EXERCISE BRIEF: Output only the lines below from the one containing "GitLab под ключ" to the one containing "décédé d'un cancer en 1998.", exactly as written, both ends kept.

╔══

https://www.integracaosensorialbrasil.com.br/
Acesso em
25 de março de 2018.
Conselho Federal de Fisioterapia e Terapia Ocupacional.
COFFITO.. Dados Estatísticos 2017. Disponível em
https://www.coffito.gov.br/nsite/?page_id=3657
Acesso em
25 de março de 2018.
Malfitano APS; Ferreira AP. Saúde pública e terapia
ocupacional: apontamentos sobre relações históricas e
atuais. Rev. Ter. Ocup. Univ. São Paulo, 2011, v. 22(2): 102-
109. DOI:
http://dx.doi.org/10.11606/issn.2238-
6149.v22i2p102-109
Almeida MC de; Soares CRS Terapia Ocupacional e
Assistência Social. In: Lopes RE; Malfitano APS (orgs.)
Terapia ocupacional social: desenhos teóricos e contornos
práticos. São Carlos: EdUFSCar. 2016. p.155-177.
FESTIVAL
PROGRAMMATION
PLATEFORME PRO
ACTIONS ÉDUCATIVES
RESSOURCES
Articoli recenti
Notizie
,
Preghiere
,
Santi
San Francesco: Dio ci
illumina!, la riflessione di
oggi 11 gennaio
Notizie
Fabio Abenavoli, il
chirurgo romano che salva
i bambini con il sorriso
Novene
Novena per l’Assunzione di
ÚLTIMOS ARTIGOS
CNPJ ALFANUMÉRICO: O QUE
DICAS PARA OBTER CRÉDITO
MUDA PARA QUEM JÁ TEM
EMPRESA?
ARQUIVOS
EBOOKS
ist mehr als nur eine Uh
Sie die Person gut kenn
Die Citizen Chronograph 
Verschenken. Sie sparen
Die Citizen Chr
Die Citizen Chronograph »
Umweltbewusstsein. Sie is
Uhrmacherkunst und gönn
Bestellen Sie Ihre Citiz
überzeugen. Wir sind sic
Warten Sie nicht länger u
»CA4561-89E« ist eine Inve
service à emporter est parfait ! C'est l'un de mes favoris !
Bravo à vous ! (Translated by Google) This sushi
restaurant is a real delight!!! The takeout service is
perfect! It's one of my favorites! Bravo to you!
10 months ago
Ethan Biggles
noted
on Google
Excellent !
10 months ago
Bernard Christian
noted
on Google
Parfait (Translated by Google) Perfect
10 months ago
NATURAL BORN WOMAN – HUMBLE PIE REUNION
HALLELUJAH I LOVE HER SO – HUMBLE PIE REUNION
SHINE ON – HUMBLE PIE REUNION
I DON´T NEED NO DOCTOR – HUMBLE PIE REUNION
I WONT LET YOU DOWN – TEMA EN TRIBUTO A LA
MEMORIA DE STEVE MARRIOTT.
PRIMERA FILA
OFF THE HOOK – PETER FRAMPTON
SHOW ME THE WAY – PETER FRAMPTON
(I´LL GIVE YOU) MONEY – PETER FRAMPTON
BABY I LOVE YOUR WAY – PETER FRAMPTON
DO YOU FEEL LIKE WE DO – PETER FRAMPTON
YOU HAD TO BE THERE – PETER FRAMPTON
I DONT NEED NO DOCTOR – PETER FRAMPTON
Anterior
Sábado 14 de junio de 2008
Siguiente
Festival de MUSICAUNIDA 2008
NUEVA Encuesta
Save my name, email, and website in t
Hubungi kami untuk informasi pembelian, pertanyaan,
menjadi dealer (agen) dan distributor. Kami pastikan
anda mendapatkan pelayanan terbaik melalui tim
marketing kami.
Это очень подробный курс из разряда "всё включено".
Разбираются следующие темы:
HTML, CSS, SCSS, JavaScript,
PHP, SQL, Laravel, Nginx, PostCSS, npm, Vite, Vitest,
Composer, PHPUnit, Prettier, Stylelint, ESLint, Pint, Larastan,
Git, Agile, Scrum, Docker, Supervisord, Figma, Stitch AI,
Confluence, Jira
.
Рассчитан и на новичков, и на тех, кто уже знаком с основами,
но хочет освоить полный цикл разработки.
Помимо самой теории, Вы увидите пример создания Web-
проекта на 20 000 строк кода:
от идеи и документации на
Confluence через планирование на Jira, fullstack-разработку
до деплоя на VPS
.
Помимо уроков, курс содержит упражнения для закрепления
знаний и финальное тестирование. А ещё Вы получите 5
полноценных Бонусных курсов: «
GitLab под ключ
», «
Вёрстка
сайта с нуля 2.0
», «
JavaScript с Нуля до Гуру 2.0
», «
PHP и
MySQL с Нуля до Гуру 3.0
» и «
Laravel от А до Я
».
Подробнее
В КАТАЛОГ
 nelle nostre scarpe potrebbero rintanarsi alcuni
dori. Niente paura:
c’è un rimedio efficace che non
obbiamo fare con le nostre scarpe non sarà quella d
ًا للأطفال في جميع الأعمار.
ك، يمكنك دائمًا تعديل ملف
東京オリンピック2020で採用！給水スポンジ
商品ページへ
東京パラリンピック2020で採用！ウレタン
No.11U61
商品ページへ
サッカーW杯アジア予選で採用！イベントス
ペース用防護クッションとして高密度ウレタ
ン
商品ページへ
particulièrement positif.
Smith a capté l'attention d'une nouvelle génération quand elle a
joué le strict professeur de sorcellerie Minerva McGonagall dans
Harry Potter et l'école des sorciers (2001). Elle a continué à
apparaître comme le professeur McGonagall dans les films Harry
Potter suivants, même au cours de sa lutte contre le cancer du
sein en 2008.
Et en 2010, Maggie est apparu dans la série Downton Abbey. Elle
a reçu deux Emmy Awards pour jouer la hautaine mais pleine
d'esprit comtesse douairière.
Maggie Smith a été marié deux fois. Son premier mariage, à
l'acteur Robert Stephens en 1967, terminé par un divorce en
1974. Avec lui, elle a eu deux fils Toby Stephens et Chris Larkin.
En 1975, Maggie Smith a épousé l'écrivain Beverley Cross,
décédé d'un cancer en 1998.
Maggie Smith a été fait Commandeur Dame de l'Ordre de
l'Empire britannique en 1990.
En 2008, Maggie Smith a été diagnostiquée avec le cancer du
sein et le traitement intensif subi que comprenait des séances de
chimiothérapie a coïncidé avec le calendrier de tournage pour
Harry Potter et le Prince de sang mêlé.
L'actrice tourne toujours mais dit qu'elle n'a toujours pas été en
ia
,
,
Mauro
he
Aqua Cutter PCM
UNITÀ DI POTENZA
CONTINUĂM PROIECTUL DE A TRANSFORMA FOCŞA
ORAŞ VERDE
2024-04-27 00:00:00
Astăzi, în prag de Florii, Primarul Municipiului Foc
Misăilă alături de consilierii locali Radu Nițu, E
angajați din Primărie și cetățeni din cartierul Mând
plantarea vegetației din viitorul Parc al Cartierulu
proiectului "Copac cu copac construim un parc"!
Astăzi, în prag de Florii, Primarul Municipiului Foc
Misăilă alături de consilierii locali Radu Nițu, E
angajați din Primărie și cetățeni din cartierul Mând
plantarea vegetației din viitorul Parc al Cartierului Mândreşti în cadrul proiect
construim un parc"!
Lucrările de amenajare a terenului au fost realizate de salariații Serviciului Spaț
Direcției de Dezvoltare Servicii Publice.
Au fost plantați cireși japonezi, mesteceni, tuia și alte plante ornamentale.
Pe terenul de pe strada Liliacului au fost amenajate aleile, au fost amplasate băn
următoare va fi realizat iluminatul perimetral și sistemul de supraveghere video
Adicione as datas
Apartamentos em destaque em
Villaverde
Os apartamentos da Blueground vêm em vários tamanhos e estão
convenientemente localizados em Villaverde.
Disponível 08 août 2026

╚══

TASK RESULT:
GitLab под ключ
», «
Вёрстка
сайта с нуля 2.0
», «
JavaScript с Нуля до Гуру 2.0
», «
PHP и
MySQL с Нуля до Гуру 3.0
» и «
Laravel от А до Я
».
Подробнее
В КАТАЛОГ
 nelle nostre scarpe potrebbero rintanarsi alcuni
dori. Niente paura:
c’è un rimedio efficace che non
obbiamo fare con le nostre scarpe non sarà quella d
ًا للأطفال في جميع الأعمار.
ك، يمكنك دائمًا تعديل ملف
東京オリンピック2020で採用！給水スポンジ
商品ページへ
東京パラリンピック2020で採用！ウレタン
No.11U61
商品ページへ
サッカーW杯アジア予選で採用！イベントス
ペース用防護クッションとして高密度ウレタ
ン
商品ページへ
particulièrement positif.
Smith a capté l'attention d'une nouvelle génération quand elle a
joué le strict professeur de sorcellerie Minerva McGonagall dans
Harry Potter et l'école des sorciers (2001). Elle a continué à
apparaître comme le professeur McGonagall dans les films Harry
Potter suivants, même au cours de sa lutte contre le cancer du
sein en 2008.
Et en 2010, Maggie est apparu dans la série Downton Abbey. Elle
a reçu deux Emmy Awards pour jouer la hautaine mais pleine
d'esprit comtesse douairière.
Maggie Smith a été marié deux fois. Son premier mariage, à
l'acteur Robert Stephens en 1967, terminé par un divorce en
1974. Avec lui, elle a eu deux fils Toby Stephens et Chris Larkin.
En 1975, Maggie Smith a épousé l'écrivain Beverley Cross,
décédé d'un cancer en 1998.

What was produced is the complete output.